The next task, then, was prevention. This was much less enjoyable and required a great deal of concentration, much mauling of the Drawpad and the whole of the Governance Special Rations of tea and biscuit.[3] It was, therefore, with a mixture of frustration and relief that Clarence greeted the Face alert.


It was the Governor’s policy to be grumpy, obstructive and forbidding, until persuaded of a genuine need. This had not always been the case. In the early, exciting days of first Assignment, he had rejoiced in the opportunity to be of benefit to his fellow Harmonics and was determined to be helpful, Transparent and unfailingly courteous. This lasted for about a month, during which Clarence learned that questions addressed to Defence are usually framed as attack; that, while Transparency is Policy, it is not the best policy; and that a large section of the population was calling him on unrelated matters, solely because, having the batchname of Aardham, he was first on the list of Governance contacts.

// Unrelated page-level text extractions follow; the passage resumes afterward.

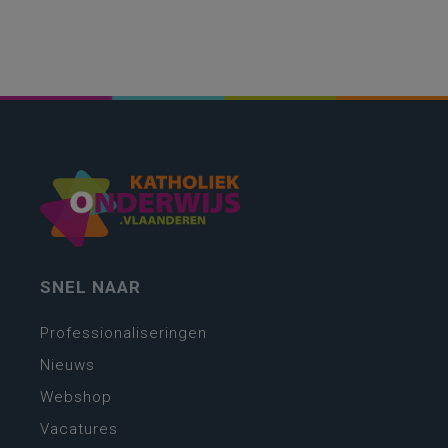
SNEL NAAR
Professionaliseringen
Nieuws
Webshop
Vacatures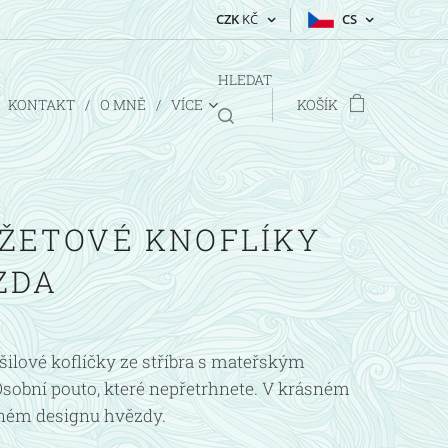
CZK
KČ
CS
HLEDAT
KONTAKT
O MNĚ
VÍCE
KOŠÍK
ŽETOVÉ KNOFLÍKY
ZDA
ilové koflíčky ze stříbra s mateřským
sobní pouto, které nepřetrhnete. V krásném
ém designu hvězdy.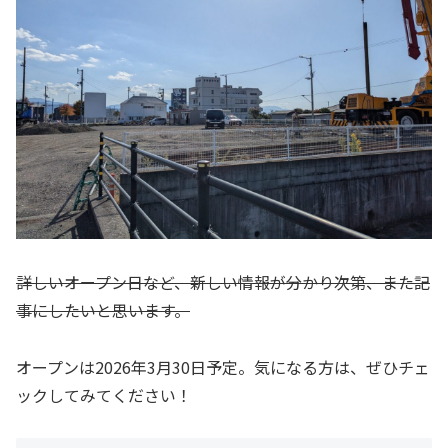
詳しいオープン日など、新しい情報が分かり次第、また記
事にしたいと思います。
オープンは2026年3月30日予定。気になる方は、ぜひチェ
ックしてみてください！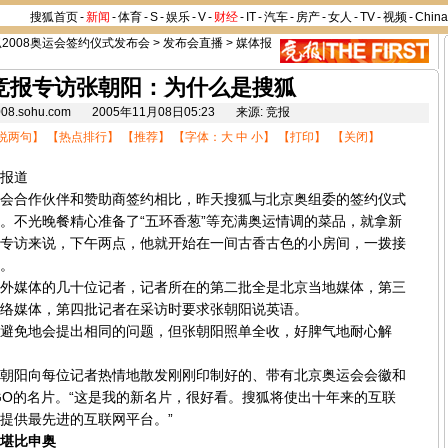
搜狐首页
-
新闻
-
体育
-
S
-
娱乐
-
V
-
财经
-
IT
-
汽车
-
房产
-
女人
-
TV
-
视频
-
Chin
2008奥运会签约仪式发布会
>
发布会直播
>
媒体报
竞报专访张朝阳：为什么是搜狐
008.sohu.com 2005年11月08日05:23 来源: 竞报
说两句
】 【
热点排行
】 【
推荐
】 【字体：
大
中
小
】 【
打印
】 【
关闭
】
报道
合作伙伴和赞助商签约相比，昨天搜狐与北京奥组委的签约仪式
。不光晚餐精心准备了“五环香葱”等充满奥运情调的菜品，就拿新
专访来说，下午两点，他就开始在一间古香古色的小房间，一拨接
。
媒体的几十位记者，记者所在的第二批全是北京当地媒体，第三
络媒体，第四批记者在采访时要求张朝阳说英语。
免地会提出相同的问题，但张朝阳照单全收，好脾气地耐心解
阳向每位记者热情地散发刚刚印制好的、带有北京奥运会会徽和
GO的名片。“这是我的新名片，很好看。搜狐将使出十年来的互联
提供最先进的互联网平台。”
堪比申奥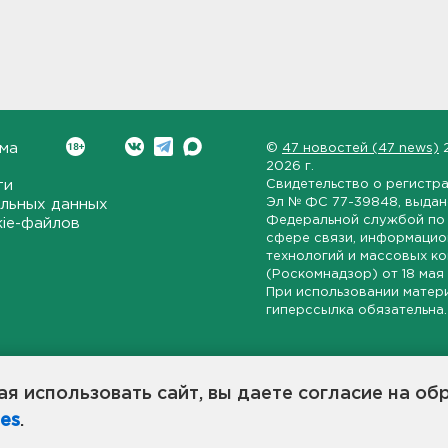
ма
©
47 новостей (47 news)
2026 г.
ти
Свидетельство о регистр
Эл № ФС 77-39848
, выда
льных данных
Федеральной службой по 
kie-файлов
сфере связи, информаци
технологий и массовых к
(Роскомнадзор) от
18 мая
При использовании матер
гиперссылка обязательна.
ет-издание, направленное на всестороннее освещение политиче
ской области, экономической и инвестиционной активности в ре
я использовать сайт, вы даете согласие на об
7 новостей» станет популярной и конструктивной площадкой дл
es
.
оисходят в 47-м регионе России.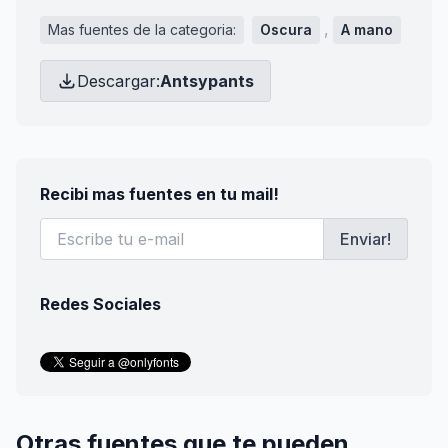
,
Mas fuentes de la categoria:
Oscura
A mano
Descargar:
Antsypants
Recibi mas fuentes en tu mail!
Enviar!
Redes Sociales
Otras fuentes que te pueden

After three months, he had even considered adjusting his Avatar beyond the Governance Recommended ten percent touch-up allowance and adding some element of skull and crossbones or a large “keep off the grass” sign. The guideline was intended to discourage a, too blatantly, fake and amended appearance being used for public interaction; this being, as Clarence was informed on induction, potentially construable as Obliquity (Clarence had made an offhand pun on ‘Noblesse Obliquity’ and learned his first lesson on Humour in Politics). Reluctantly, he made do with the barricade of a formidable forehead; a usefully bristling pair of eyebrows; locked and loaded shoulders and an air of angry sufferance which he had concocted from a sort of unholy marriage between his immediate equals, Governors Milo Kane and Sarah-Jane Pulaski.[4]


These barriers were firmly up when the call came through.

[1] Blogs can be started by anyone aged thirteen and up and this is generally the second thing that everyone does on First Independence, after perfecting their Avatar. It is usually abandoned within weeks.

[2] That is, the ‘judicious under-broadcasting of sensitive matters’. This was for the Public Good.

[3] All food allowance is equal. As not everyone can have the same food, allowing for preferences, intolerances, religious observance and unexpectedly running out of asparagus, this has to be equivalent rather than exact. As not everyone uses the same calories, allowing for age, size and physical activity levels (the – rare – strenuous jobs and any regular Extra Contribution to the grid, say through team sports, gets you Active Top-up Rations, though this amounts to little more than an extra egg and banana, here and there, and reinforced Snackos) this has to be reasonably equivalent rather than precisely. As not everyone has to deal with the public bugging them all the time and whining about their WoW being on the blink, the standards of education these days and the food, it is perfectly reasonable to allow Governance two extra cups of tea per day and a shortbread finger.

[4] Who were, in fact, conducting an anonymous Sensory Space romance unbeknownst to either, under the Love Names, Turtledove and Warm Heart.